- GOAL OF THE EXERCISE -
Write out the records once more, exactly, and keep any image out.

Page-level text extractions
###

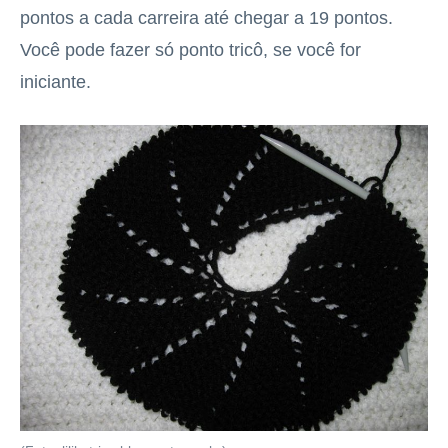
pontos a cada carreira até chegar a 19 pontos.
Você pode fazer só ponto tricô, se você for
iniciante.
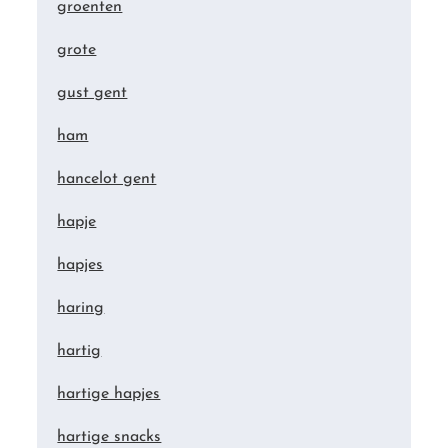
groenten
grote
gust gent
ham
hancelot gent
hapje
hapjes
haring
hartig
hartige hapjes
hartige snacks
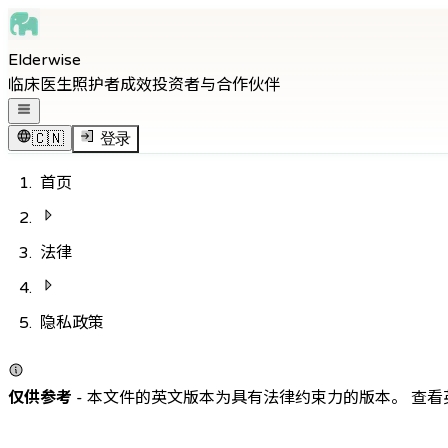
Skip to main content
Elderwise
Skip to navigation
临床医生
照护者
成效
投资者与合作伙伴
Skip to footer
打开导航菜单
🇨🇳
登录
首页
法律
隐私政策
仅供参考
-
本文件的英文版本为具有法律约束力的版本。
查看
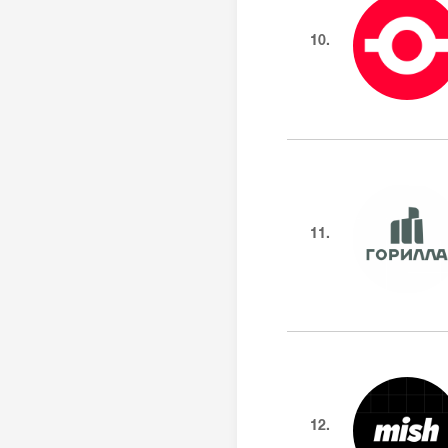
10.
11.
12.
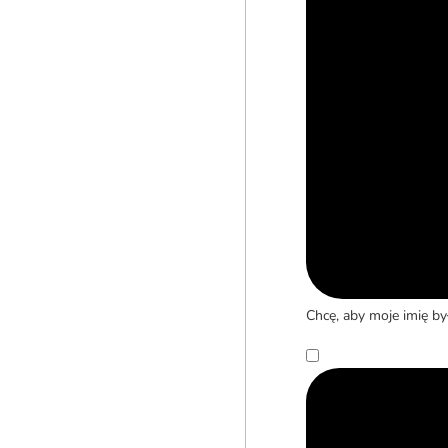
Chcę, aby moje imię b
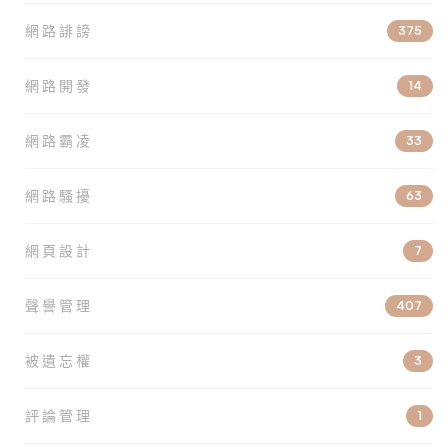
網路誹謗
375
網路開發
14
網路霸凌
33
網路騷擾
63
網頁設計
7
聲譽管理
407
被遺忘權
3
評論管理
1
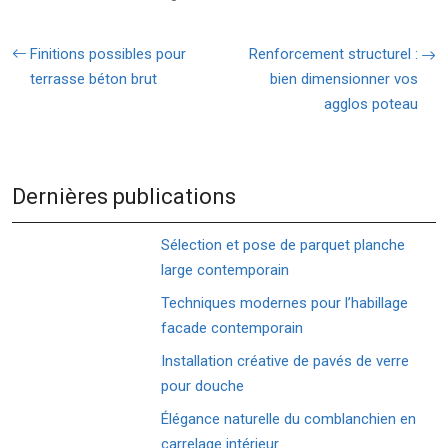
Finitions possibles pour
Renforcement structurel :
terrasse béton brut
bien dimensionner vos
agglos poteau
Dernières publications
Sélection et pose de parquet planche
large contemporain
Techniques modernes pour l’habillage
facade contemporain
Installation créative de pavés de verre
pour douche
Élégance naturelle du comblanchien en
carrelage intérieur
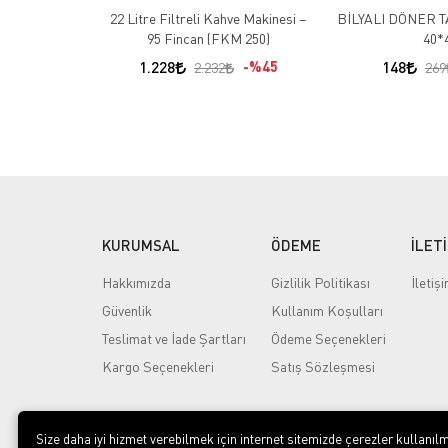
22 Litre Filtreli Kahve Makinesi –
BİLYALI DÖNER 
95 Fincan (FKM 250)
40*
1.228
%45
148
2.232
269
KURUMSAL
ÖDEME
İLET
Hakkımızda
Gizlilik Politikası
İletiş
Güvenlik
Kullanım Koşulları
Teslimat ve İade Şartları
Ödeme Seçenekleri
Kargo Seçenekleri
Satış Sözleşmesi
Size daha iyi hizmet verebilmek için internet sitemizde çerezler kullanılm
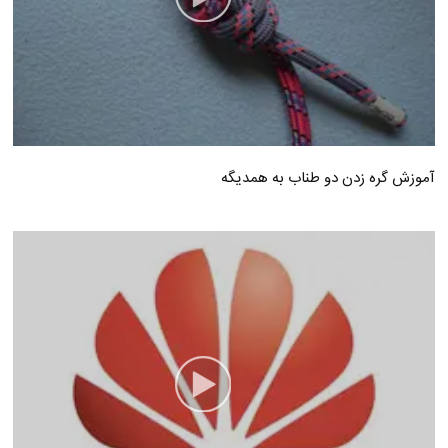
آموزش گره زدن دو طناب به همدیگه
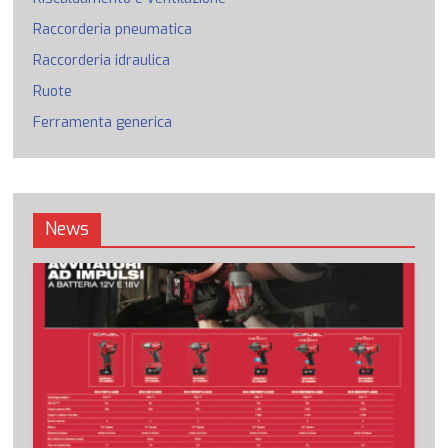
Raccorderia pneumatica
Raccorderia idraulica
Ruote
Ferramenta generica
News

###

- ANSWER -
pontos a cada carreira até chegar a 19 pontos.
Você pode fazer só ponto tricô, se você for
iniciante.
groenten
grote
gust gent
ham
hancelot gent
hapje
hapjes
haring
hartig
hartige hapjes
hartige snacks
Skip to main content
Elderwise
Skip to navigation
临床医生
照护者
成效
投资者与合作伙伴
Skip to footer
打开导航菜单
🇨🇳
登录
首页
法律
隐私政策
仅供参考
-
本文件的英文版本为具有法律约束力的版本。
查看
10.
11.
12.
Chcę, aby moje imię b
網路誹謗
375
網路開發
14
網路霸凌
33
網路騷擾
63
網頁設計
7
聲譽管理
407
被遺忘權
3
評論管理
1
Finitions possibles pour
Renforcement structurel :
terrasse béton brut
bien dimensionner vos
agglos poteau
Dernières publications
Sélection et pose de parquet planche
large contemporain
Techniques modernes pour l’habillage
facade contemporain
Installation créative de pavés de verre
pour douche
Élégance naturelle du comblanchien en
carrelage intérieur
22 Litre Filtreli Kahve Makinesi –
BİLYALI DÖNER 
95 Fincan (FKM 250)
40*
1.228
%45
148
2.232
269
KURUMSAL
ÖDEME
İLET
Hakkımızda
Gizlilik Politikası
İletiş
Güvenlik
Kullanım Koşulları
Teslimat ve İade Şartları
Ödeme Seçenekleri
Kargo Seçenekleri
Satış Sözleşmesi
Size daha iyi hizmet verebilmek için internet sitemizde çerezler kullanılm
آموزش گره زدن دو طناب به همدیگه
Raccorderia pneumatica
Raccorderia idraulica
Ruote
Ferramenta generica
News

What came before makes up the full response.